Jesus invited the disciples and a nearby crowd to follow him.
It feels obvious, since they were somewhere north of the Sea of Galilee. The disciples wouldn’t have been there unless Jesus had gone up there and they followed him.
But Mark is at the midpoint of the gospel he’s writing, and the story is starting to turn. There have been lots of healings and feedings. There have been great short stories that are fun to remember and tell. A reader who doesn’t know how things are going to end would be pretty engaged with the hero.
But the story suddenly gets darker.
Jesus tells the disciples that he’s going to die. Actually, he teaches the disciples that he’s going to die, suggesting that there was more detail than the one sentence Mark shares with us. It was so sudden that Peter wanted Jesus to tone it down.
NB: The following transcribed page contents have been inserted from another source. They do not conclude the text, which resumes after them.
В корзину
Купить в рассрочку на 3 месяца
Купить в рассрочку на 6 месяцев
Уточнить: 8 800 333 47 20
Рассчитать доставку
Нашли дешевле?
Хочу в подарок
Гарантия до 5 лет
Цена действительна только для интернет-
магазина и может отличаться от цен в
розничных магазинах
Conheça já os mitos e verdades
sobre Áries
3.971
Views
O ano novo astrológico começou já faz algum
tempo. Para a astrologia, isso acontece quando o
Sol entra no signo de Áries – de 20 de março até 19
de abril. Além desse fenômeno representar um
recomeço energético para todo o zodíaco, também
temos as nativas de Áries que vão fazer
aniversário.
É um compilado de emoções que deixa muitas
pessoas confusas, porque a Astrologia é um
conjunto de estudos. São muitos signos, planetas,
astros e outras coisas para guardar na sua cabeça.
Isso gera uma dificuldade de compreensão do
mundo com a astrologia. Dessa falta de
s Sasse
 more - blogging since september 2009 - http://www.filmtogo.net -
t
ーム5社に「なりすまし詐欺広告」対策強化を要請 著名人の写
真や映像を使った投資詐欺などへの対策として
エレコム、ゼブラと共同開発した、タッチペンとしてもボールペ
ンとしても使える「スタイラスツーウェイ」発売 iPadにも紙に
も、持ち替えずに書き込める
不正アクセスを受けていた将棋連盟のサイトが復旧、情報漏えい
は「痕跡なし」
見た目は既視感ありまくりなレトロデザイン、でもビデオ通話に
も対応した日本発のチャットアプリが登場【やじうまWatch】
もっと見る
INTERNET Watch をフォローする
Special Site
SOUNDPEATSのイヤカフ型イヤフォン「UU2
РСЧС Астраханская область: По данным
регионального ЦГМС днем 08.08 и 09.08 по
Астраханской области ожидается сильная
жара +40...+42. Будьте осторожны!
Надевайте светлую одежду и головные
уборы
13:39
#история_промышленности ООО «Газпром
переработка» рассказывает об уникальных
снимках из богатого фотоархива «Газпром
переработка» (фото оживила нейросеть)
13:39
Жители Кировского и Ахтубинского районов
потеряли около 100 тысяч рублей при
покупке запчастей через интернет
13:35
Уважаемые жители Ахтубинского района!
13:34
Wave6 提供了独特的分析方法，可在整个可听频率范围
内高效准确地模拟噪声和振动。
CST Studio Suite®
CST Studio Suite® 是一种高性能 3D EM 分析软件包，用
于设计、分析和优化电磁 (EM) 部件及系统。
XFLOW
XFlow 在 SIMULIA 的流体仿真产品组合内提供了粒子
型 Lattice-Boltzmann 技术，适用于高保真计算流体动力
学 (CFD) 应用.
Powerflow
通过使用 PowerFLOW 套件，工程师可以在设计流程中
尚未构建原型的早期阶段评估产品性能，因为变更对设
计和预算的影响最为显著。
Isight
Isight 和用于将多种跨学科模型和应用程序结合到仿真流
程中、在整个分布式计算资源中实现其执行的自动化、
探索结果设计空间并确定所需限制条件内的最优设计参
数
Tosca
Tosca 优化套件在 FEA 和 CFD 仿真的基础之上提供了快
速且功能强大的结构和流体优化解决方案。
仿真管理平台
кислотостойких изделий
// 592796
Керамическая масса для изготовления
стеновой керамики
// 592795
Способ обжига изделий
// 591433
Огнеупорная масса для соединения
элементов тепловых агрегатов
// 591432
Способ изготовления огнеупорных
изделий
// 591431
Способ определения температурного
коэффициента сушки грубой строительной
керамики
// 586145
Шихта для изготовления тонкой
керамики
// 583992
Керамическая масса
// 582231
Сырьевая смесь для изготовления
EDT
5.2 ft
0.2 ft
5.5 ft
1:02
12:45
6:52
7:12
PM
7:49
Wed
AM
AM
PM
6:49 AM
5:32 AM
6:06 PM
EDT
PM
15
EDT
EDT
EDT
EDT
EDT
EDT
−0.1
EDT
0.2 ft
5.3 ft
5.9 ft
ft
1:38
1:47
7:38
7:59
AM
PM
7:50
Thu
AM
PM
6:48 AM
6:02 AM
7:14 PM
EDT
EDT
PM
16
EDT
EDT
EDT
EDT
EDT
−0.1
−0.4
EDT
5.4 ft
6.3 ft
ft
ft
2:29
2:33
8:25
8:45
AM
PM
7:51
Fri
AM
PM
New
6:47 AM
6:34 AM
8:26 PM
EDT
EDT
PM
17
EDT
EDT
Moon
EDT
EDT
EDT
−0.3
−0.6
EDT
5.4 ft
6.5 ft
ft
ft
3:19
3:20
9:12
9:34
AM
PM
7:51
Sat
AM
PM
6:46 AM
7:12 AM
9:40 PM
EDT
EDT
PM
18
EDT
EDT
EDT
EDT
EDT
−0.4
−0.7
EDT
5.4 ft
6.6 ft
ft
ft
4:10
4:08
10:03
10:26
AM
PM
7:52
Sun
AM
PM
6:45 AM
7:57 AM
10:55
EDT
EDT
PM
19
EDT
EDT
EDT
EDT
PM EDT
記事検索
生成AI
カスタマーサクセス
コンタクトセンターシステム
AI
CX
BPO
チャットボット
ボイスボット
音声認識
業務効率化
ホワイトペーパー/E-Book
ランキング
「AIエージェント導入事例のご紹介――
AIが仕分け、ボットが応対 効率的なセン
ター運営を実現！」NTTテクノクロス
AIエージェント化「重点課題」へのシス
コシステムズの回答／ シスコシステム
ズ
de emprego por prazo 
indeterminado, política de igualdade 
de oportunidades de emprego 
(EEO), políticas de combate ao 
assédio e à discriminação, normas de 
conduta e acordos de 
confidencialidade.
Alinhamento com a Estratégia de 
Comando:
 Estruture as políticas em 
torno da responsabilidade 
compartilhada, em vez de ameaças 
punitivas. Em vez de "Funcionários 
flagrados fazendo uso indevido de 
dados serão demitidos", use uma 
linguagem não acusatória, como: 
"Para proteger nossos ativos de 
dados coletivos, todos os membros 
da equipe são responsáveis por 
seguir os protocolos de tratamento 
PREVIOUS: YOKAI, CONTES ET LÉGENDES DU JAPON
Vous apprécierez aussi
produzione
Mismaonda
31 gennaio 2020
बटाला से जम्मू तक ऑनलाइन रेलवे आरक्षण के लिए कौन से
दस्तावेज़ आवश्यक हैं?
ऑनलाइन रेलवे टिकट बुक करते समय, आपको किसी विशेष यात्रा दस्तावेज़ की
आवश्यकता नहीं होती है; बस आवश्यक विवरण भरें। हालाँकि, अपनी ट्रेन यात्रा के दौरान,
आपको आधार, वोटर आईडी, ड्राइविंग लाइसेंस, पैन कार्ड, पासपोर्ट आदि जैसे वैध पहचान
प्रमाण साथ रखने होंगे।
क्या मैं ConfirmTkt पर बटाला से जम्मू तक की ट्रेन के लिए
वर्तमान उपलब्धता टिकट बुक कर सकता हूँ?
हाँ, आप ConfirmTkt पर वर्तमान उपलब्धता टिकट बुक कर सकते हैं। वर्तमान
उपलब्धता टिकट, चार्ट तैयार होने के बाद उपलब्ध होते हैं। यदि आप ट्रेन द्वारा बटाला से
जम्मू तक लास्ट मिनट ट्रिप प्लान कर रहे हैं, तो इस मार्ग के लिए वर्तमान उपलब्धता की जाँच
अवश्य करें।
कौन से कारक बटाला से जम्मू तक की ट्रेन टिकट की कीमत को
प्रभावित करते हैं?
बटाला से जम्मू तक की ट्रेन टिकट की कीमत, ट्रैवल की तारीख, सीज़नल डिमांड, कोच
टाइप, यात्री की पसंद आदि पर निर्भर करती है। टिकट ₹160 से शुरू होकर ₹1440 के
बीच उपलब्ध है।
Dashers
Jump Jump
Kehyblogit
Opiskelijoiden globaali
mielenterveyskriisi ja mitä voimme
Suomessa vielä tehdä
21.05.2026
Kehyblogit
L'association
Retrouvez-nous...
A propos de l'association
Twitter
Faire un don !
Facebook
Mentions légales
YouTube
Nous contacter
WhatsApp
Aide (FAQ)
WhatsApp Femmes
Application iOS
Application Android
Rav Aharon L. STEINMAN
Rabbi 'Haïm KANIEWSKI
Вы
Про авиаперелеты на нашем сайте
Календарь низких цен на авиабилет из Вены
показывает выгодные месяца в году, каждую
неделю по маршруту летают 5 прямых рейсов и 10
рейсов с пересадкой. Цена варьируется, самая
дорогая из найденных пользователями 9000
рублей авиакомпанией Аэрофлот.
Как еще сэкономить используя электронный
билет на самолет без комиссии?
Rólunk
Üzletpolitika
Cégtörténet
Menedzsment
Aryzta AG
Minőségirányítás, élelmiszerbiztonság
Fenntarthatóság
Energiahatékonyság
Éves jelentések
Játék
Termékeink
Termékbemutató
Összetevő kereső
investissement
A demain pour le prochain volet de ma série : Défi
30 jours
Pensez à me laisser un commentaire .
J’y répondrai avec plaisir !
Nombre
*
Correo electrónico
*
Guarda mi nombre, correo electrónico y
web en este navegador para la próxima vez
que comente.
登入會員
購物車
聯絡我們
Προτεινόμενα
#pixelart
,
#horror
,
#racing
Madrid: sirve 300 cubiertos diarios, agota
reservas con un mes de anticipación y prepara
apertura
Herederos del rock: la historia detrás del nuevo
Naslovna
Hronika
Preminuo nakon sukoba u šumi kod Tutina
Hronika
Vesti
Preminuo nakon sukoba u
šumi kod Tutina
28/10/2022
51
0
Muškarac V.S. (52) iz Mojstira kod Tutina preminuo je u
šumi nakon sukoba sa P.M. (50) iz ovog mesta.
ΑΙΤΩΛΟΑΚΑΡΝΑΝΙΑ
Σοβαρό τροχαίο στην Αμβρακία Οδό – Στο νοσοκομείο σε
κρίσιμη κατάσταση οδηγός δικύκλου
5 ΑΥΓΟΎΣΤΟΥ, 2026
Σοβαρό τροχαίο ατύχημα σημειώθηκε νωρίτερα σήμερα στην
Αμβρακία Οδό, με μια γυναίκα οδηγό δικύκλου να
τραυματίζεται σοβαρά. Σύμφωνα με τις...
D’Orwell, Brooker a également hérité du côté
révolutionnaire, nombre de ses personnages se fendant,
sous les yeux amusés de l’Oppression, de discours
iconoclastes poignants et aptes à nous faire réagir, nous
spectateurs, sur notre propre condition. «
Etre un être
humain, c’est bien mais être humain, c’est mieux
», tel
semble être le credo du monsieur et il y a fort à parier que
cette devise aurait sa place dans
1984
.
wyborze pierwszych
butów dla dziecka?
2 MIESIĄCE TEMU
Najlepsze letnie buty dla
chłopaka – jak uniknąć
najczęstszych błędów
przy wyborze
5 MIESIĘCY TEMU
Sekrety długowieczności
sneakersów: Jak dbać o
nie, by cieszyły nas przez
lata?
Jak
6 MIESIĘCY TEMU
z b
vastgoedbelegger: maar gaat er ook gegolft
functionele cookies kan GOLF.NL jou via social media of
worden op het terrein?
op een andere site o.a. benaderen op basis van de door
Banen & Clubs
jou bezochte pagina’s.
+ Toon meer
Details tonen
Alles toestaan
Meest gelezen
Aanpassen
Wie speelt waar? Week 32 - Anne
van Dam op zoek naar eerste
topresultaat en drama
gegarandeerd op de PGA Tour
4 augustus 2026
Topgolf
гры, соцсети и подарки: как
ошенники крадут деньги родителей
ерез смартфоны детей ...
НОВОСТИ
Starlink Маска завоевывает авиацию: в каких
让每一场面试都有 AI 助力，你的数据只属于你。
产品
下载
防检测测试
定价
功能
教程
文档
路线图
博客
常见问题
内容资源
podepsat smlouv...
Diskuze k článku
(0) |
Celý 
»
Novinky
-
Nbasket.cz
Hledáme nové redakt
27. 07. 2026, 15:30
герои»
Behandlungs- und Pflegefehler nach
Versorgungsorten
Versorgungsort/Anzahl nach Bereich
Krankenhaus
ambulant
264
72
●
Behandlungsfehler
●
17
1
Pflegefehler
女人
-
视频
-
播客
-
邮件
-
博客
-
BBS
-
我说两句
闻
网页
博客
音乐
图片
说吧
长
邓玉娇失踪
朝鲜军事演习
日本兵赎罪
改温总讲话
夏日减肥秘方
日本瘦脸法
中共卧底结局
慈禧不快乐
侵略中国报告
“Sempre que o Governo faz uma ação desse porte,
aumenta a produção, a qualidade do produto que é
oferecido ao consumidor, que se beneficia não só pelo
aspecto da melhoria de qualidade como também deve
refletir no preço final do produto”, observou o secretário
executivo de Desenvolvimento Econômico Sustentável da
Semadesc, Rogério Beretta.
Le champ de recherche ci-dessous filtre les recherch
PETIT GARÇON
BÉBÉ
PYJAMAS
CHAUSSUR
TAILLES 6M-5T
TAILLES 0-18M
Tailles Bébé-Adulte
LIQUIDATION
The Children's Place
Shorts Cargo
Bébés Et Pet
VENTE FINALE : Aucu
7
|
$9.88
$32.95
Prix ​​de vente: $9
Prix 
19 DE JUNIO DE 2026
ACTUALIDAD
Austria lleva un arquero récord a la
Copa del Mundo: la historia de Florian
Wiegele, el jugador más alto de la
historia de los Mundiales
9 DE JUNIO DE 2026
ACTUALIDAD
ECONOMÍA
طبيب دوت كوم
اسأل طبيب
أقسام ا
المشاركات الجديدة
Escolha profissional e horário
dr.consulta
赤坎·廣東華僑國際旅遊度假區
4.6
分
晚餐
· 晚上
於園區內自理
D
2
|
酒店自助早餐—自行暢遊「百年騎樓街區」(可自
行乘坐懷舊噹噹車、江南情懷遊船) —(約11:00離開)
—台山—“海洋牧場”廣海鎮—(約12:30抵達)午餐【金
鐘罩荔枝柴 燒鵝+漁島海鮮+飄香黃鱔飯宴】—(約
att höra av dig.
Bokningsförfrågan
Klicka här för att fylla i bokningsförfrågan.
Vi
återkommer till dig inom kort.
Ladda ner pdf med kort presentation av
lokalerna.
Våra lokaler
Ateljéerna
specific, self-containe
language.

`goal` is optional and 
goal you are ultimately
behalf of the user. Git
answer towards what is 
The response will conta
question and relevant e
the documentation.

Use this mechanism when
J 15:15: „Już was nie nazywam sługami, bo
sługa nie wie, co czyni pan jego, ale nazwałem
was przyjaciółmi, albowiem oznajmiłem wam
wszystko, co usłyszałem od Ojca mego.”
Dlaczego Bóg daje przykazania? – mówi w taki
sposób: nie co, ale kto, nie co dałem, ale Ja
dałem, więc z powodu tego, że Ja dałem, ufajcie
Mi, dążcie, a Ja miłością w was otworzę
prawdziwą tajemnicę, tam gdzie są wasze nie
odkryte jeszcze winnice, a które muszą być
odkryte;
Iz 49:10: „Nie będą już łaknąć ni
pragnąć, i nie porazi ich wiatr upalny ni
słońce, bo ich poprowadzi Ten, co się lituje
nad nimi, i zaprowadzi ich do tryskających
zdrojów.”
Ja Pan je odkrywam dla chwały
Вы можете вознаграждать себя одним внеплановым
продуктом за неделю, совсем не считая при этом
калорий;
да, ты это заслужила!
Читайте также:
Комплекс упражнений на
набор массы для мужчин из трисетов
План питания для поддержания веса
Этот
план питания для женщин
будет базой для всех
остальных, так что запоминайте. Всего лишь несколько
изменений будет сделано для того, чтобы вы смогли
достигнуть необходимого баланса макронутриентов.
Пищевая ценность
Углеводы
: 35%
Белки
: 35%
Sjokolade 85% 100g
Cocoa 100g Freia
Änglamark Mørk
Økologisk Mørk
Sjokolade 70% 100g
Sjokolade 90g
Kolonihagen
Jesus invites the disciples and a crowd to follow him, which they already are doing. But the invitation connects back to that sentence about dying.
Jesus says, “Whoever wants to be my disciple must deny themselves and take up their cross and follow me.”
Maybe the teaching Jesus did a couple paragraphs earlier included the detail about dying on a cross. Maybe it didn’t. But the listeners certainly knew what a cross was. And to have it as a part of following changed the story.
They had been watching Jesus. They had been listening to Jesus. They had been traveling to conferences, buying merch, putting bumper stickers on their trapper-keepers where they were keeping lecture notes. They had been posting memes, liking posts.
And now Jesus was telling them that he was going to be killed by the people in power and that following him might lead them to the same end.